> **What you will do**
For each record that follows, restate the text exactly and drop the pictures.
╔══
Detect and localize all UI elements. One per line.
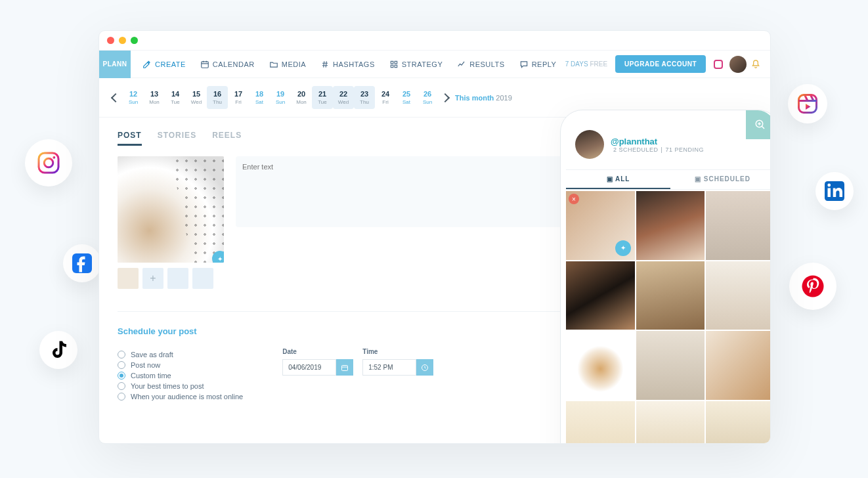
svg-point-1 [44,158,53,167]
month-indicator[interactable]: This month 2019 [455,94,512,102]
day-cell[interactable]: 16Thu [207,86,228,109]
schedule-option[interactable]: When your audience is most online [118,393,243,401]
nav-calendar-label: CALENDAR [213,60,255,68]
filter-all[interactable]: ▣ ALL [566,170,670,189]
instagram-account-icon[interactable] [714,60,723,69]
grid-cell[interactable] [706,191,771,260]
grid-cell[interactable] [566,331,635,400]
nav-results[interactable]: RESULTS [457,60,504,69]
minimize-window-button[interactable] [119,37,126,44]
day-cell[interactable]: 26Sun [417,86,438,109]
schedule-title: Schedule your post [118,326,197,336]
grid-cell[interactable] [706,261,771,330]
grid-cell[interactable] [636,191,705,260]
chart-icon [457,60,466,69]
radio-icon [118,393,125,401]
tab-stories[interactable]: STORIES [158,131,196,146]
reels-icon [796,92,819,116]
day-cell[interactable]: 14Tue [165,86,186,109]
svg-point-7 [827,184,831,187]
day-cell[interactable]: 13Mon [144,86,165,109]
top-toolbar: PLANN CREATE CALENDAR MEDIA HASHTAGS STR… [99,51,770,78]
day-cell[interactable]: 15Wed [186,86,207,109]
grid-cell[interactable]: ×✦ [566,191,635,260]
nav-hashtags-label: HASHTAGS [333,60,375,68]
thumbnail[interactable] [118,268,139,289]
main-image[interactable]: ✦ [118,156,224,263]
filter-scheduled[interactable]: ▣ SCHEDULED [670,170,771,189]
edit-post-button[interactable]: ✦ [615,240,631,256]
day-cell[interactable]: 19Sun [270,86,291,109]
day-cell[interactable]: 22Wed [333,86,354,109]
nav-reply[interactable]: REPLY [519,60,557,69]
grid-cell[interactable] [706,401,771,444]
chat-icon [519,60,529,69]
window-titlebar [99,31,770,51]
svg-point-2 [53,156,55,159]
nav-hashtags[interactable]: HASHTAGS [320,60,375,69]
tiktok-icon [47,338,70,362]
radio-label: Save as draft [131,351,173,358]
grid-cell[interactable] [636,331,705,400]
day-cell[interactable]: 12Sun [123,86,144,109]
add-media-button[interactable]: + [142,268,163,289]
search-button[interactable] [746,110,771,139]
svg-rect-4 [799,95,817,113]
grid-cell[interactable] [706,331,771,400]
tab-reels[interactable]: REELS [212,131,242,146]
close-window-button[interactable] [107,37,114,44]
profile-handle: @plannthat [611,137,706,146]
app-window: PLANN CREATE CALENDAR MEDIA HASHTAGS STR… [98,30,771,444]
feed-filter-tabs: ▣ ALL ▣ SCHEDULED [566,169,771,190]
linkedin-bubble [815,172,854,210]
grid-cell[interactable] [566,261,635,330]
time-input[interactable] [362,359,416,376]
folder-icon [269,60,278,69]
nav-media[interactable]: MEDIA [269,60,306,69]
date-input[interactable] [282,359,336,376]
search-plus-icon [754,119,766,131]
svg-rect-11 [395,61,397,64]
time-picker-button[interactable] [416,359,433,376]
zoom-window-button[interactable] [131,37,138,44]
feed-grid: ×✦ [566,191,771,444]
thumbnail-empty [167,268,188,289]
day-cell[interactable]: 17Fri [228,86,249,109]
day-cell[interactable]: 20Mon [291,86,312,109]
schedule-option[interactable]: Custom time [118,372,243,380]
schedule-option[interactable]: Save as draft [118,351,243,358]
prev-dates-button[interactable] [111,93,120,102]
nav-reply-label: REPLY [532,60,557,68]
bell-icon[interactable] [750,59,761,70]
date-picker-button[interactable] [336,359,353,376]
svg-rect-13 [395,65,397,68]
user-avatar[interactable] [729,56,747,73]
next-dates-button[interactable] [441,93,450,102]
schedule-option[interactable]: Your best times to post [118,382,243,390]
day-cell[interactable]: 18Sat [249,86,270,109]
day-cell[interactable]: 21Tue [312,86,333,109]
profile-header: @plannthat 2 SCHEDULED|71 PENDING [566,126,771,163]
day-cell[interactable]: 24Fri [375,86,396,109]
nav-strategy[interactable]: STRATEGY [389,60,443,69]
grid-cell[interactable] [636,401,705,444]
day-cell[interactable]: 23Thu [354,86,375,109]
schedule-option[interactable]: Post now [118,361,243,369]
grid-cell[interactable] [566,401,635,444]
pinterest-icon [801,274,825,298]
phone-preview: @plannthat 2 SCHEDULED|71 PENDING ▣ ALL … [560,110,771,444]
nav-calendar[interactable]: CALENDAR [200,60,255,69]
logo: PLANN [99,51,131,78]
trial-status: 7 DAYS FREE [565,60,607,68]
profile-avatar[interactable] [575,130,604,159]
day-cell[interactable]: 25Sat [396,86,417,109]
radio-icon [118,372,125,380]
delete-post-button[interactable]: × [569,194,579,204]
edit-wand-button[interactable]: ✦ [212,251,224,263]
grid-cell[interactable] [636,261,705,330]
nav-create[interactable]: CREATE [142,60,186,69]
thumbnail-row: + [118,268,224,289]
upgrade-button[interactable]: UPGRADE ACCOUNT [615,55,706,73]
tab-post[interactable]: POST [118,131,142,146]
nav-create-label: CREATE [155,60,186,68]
╚══
> **Response area**
Detect and localize all UI elements. One per line.
svg-point-1 [44,158,53,167]
month-indicator[interactable]: This month 2019 [455,94,512,102]
day-cell[interactable]: 16Thu [207,86,228,109]
schedule-option[interactable]: When your audience is most online [118,393,243,401]
nav-calendar-label: CALENDAR [213,60,255,68]
filter-all[interactable]: ▣ ALL [566,170,670,189]
instagram-account-icon[interactable] [714,60,723,69]
grid-cell[interactable] [706,191,771,260]
grid-cell[interactable] [566,331,635,400]
nav-results[interactable]: RESULTS [457,60,504,69]
minimize-window-button[interactable] [119,37,126,44]
day-cell[interactable]: 26Sun [417,86,438,109]
schedule-title: Schedule your post [118,326,197,336]
grid-cell[interactable] [706,261,771,330]
grid-cell[interactable] [636,191,705,260]
chart-icon [457,60,466,69]
radio-icon [118,393,125,401]
tab-stories[interactable]: STORIES [158,131,196,146]
reels-icon [796,92,819,116]
day-cell[interactable]: 14Tue [165,86,186,109]
svg-point-7 [827,184,831,187]
day-cell[interactable]: 13Mon [144,86,165,109]
top-toolbar: PLANN CREATE CALENDAR MEDIA HASHTAGS STR… [99,51,770,78]
day-cell[interactable]: 15Wed [186,86,207,109]
grid-cell[interactable]: ×✦ [566,191,635,260]
nav-hashtags-label: HASHTAGS [333,60,375,68]
thumbnail[interactable] [118,268,139,289]
main-image[interactable]: ✦ [118,156,224,263]
filter-scheduled[interactable]: ▣ SCHEDULED [670,170,771,189]
edit-post-button[interactable]: ✦ [615,240,631,256]
day-cell[interactable]: 19Sun [270,86,291,109]
day-cell[interactable]: 22Wed [333,86,354,109]
nav-reply[interactable]: REPLY [519,60,557,69]
grid-cell[interactable] [706,401,771,444]
chat-icon [519,60,529,69]
window-titlebar [99,31,770,51]
svg-point-2 [53,156,55,159]
nav-hashtags[interactable]: HASHTAGS [320,60,375,69]
tiktok-icon [47,338,70,362]
radio-label: Save as draft [131,351,173,358]
grid-cell[interactable] [636,331,705,400]
day-cell[interactable]: 12Sun [123,86,144,109]
add-media-button[interactable]: + [142,268,163,289]
search-button[interactable] [746,110,771,139]
svg-rect-4 [799,95,817,113]
grid-cell[interactable] [706,331,771,400]
tab-reels[interactable]: REELS [212,131,242,146]
close-window-button[interactable] [107,37,114,44]
profile-handle: @plannthat [611,137,706,146]
app-window: PLANN CREATE CALENDAR MEDIA HASHTAGS STR… [98,30,771,444]
feed-filter-tabs: ▣ ALL ▣ SCHEDULED [566,169,771,190]
linkedin-bubble [815,172,854,210]
grid-cell[interactable] [566,261,635,330]
time-input[interactable] [362,359,416,376]
folder-icon [269,60,278,69]
nav-media[interactable]: MEDIA [269,60,306,69]
date-input[interactable] [282,359,336,376]
search-plus-icon [754,119,766,131]
svg-rect-11 [395,61,397,64]
time-picker-button[interactable] [416,359,433,376]
zoom-window-button[interactable] [131,37,138,44]
feed-grid: ×✦ [566,191,771,444]
thumbnail-empty [167,268,188,289]
day-cell[interactable]: 17Fri [228,86,249,109]
day-cell[interactable]: 20Mon [291,86,312,109]
schedule-option[interactable]: Custom time [118,372,243,380]
schedule-option[interactable]: Save as draft [118,351,243,358]
prev-dates-button[interactable] [111,93,120,102]
nav-reply-label: REPLY [532,60,557,68]
bell-icon[interactable] [750,59,761,70]
date-picker-button[interactable] [336,359,353,376]
svg-rect-13 [395,65,397,68]
user-avatar[interactable] [729,56,747,73]
next-dates-button[interactable] [441,93,450,102]
schedule-option[interactable]: Your best times to post [118,382,243,390]
day-cell[interactable]: 18Sat [249,86,270,109]
day-cell[interactable]: 21Tue [312,86,333,109]
profile-header: @plannthat 2 SCHEDULED|71 PENDING [566,126,771,163]
day-cell[interactable]: 24Fri [375,86,396,109]
nav-strategy[interactable]: STRATEGY [389,60,443,69]
grid-cell[interactable] [636,401,705,444]
day-cell[interactable]: 23Thu [354,86,375,109]
schedule-option[interactable]: Post now [118,361,243,369]
grid-cell[interactable] [566,401,635,444]
pinterest-icon [801,274,825,298]
phone-preview: @plannthat 2 SCHEDULED|71 PENDING ▣ ALL … [560,110,771,444]
nav-calendar[interactable]: CALENDAR [200,60,255,69]
logo: PLANN [99,51,131,78]
trial-status: 7 DAYS FREE [565,60,607,68]
profile-avatar[interactable] [575,130,604,159]
day-cell[interactable]: 25Sat [396,86,417,109]
radio-icon [118,372,125,380]
delete-post-button[interactable]: × [569,194,579,204]
edit-wand-button[interactable]: ✦ [212,251,224,263]
grid-cell[interactable] [636,261,705,330]
nav-create[interactable]: CREATE [142,60,186,69]
thumbnail-row: + [118,268,224,289]
upgrade-button[interactable]: UPGRADE ACCOUNT [615,55,706,73]
tab-post[interactable]: POST [118,131,142,146]
nav-create-label: CREATE [155,60,186,68]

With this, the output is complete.